- What to work on:
Reproduce, exactly as they appear, the line containing "Wordt Amalia als" and every line after it, ending with the last line of the records.

== Data shown

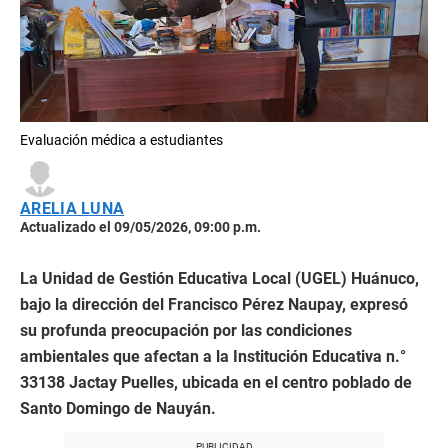
Evaluación médica a estudiantes
ARELIA LUNA
Actualizado el 09/05/2026, 09:00 p.m.
La Unidad de Gestión Educativa Local (UGEL) Huánuco,
bajo la dirección del Francisco Pérez Naupay, expresó
su profunda preocupación por las condiciones
ambientales que afectan a la Institución Educativa n.°
33138 Jactay Puelles, ubicada en el centro poblado de
Santo Domingo de Nauyán.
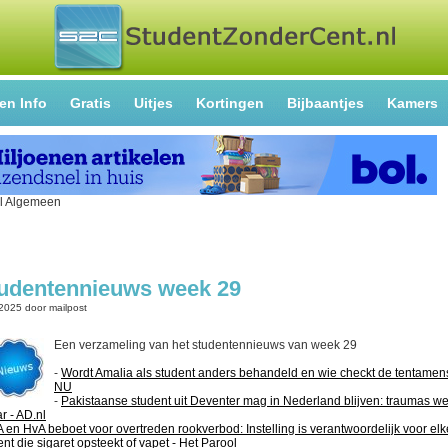
en Info
Gratis
Uitjes
Kortingen
Bijbaantjes
Kamers
udentennieuws week 29
-2025
door
mailpost
Een verzameling van het studentennieuws van week 29
-
Wordt Amalia als student anders behandeld en wie checkt de tentamens
NU
-
Pakistaanse student uit Deventer mag in Nederland blijven: traumas w
r - AD.nl
 en HvA beboet voor overtreden rookverbod: Instelling is verantwoordelijk voor elk
ent die sigaret opsteekt of vapet - Het Parool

====

- Result of the task:
Wordt Amalia als student anders behandeld en wie checkt de tentamens
NU
-
Pakistaanse student uit Deventer mag in Nederland blijven: traumas w
r - AD.nl
 en HvA beboet voor overtreden rookverbod: Instelling is verantwoordelijk voor elk
ent die sigaret opsteekt of vapet - Het Parool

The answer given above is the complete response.